Ce que fait le module
Fleet Management tient un registre unique faisant autorité pour chaque véhicule et chaque équipement de l'organisation : marque, modèle, année, numéro d'identification du véhicule ou numéro de série, immatriculation, détails d'acquisition, statut actuel et personne ou centre de coûts auquel il est affecté. Autour de ce registre, il exécute l'ensemble du programme opérationnel qu'un parc exige. Il planifie et enregistre les inspections, qu'il s'agisse de contrôles conducteur avant départ, d'examens de sécurité périodiques ou de contrôles réglementaires d'aptitude à la circulation, au regard de check-lists configurables. Il gère les ordres de réparation, du signalement de la panne au diagnostic, aux pièces, à la main-d'œuvre et à la clôture, pour des travaux réalisés en interne ou par des garages externes. Il pilote des programmes de maintenance préventive déclenchés sur le kilométrage, les heures moteur ou le temps écoulé, en émettant des alertes d'échéance et de retard avant qu'une fenêtre d'entretien ne soit manquée.
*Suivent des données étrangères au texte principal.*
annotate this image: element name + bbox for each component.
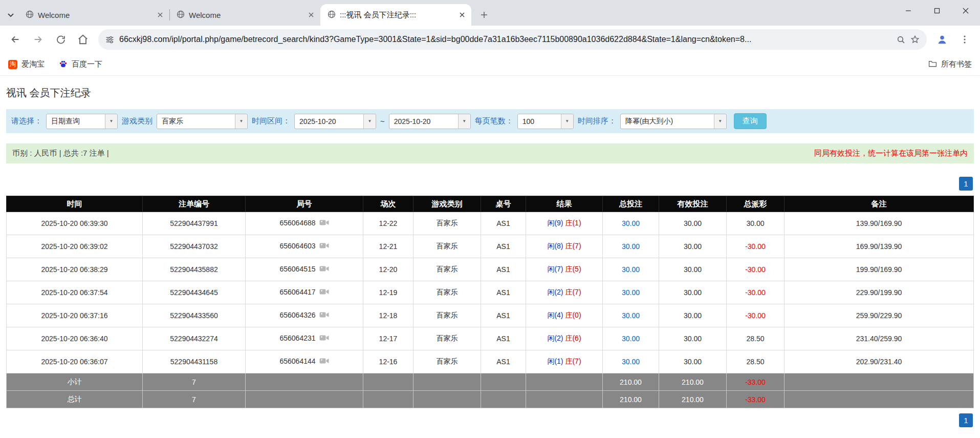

Au-delà de l'atelier, le module suit les transactions de carburant et les relevés de compteur ou d'heures pour en déduire la consommation et l'utilisation, gère l'affectation des conducteurs et la validité des permis, et intègre la télématique afin que la position, l'usage et les signaux de diagnostic alimentent le même enregistrement. Chaque coût qui touche un actif, pièces, main-d'œuvre, carburant, factures externes et immobilisation, s'accumule à son encontre pour produire un coût total de possession en temps réel par véhicule. Il en résulte un lieu unique où l'état, la conformité, la disponibilité et l'économie du parc sont toujours à jour.
Domaine et modèle de données
Au centre du module se trouve l'actif : le véhicule ou l'équipement spécifique, identifié de manière unique et porteur de son propre historique aussi longtemps qu'il est détenu. Tout autre concept du module soit décrit cet actif, soit enregistre quelque chose qui lui est arrivé. Un actif est affecté, au fil du temps, aux personnes qui l'exploitent et au centre de coûts qui supporte sa dépense, de sorte qu'une même machine peut passer entre plusieurs conducteurs et services tout en conservant un enregistrement continu.
La deuxième idée organisatrice est l'événement de service : toute activité datée réalisée sur un actif. Les inspections, les ordres de réparation et les travaux de maintenance préventive sont autant de variétés d'événement de service, chacun avec son propre détail, une check-list et un résultat pour une inspection, des lignes de pièces et de main-d'œuvre pour une réparation, une règle de déclenchement et une clôture pour un entretien planifié, mais partageant tous une colonne vertébrale commune : quand cela s'est produit, qui l'a fait, ce que cela a coûté et dans quel état cela a laissé l'actif. C'est pourquoi une chronologie unique d'un actif peut présenter ensemble l'aptitude à la circulation, l'historique d'atelier et l'entretien de routine.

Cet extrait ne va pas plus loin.